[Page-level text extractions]

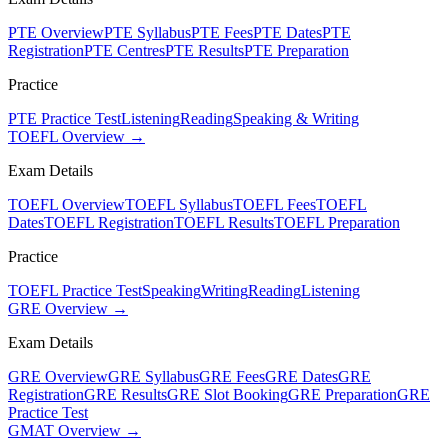
PTE Overview
PTE Syllabus
PTE Fees
PTE Dates
PTE
Registration
PTE Centres
PTE Results
PTE Preparation
Practice
PTE Practice Test
Listening
Reading
Speaking & Writing
TOEFL Overview →
Exam Details
TOEFL Overview
TOEFL Syllabus
TOEFL Fees
TOEFL
Dates
TOEFL Registration
TOEFL Results
TOEFL Preparation
Practice
TOEFL Practice Test
Speaking
Writing
Reading
Listening
GRE Overview →
Exam Details
GRE Overview
GRE Syllabus
GRE Fees
GRE Dates
GRE
Registration
GRE Results
GRE Slot Booking
GRE Preparation
GRE
Practice Test
GMAT Overview →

*TASK ITEM*. Your answer must restate the entries word for word and contain no pictures.

*OUTPUT OF THE TASK*.
PTE Overview
PTE Syllabus
PTE Fees
PTE Dates
PTE
Registration
PTE Centres
PTE Results
PTE Preparation
Practice
PTE Practice Test
Listening
Reading
Speaking & Writing
TOEFL Overview →
Exam Details
TOEFL Overview
TOEFL Syllabus
TOEFL Fees
TOEFL
Dates
TOEFL Registration
TOEFL Results
TOEFL Preparation
Practice
TOEFL Practice Test
Speaking
Writing
Reading
Listening
GRE Overview →
Exam Details
GRE Overview
GRE Syllabus
GRE Fees
GRE Dates
GRE
Registration
GRE Results
GRE Slot Booking
GRE Preparation
GRE
Practice Test
GMAT Overview →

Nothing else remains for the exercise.